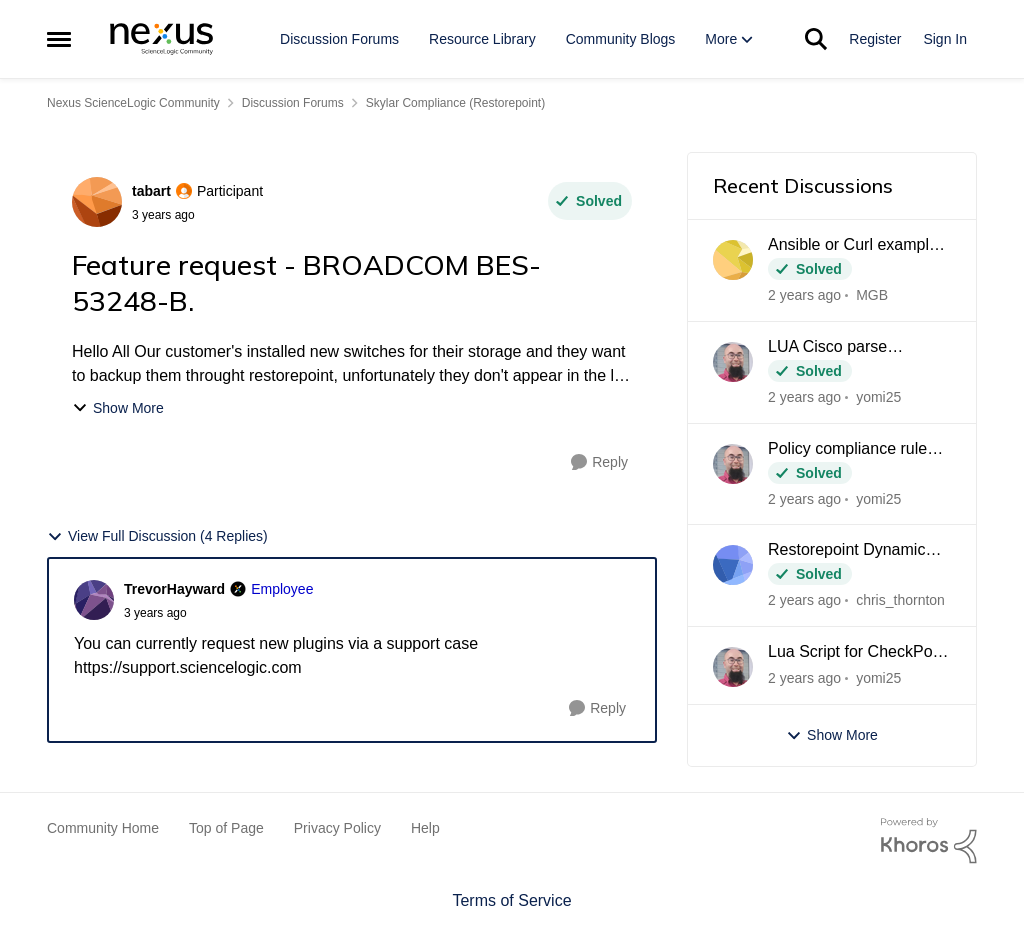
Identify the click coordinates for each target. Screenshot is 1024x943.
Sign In (945, 39)
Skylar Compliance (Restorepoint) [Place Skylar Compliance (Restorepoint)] (455, 103)
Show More (118, 408)
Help (425, 828)
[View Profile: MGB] (733, 260)
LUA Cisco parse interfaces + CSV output (852, 348)
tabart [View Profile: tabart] (151, 191)
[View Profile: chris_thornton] (733, 565)
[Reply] (599, 462)
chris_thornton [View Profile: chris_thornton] (900, 600)
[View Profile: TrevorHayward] (94, 600)
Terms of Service (511, 900)
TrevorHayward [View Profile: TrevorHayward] (174, 589)
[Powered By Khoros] (929, 841)
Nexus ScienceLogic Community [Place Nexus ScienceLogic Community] (133, 103)
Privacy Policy (337, 828)
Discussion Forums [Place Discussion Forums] (293, 103)
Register (875, 39)
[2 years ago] (804, 295)
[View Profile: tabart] (97, 202)
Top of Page (226, 828)
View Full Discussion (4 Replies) (157, 536)
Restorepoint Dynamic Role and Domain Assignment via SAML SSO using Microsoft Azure (846, 551)
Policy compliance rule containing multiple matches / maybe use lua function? (857, 450)
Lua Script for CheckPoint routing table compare (858, 653)
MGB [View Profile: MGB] (872, 295)
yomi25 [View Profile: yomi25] (878, 397)
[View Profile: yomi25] (733, 362)
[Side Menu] (59, 39)
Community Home (103, 828)
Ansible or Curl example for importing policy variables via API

■ WHAT THE EXERCISE ASKS ■
How many lines in the records above contain the word "Restorepoint"? Reply with the number alone.

■ ANSWER SPACE ■
2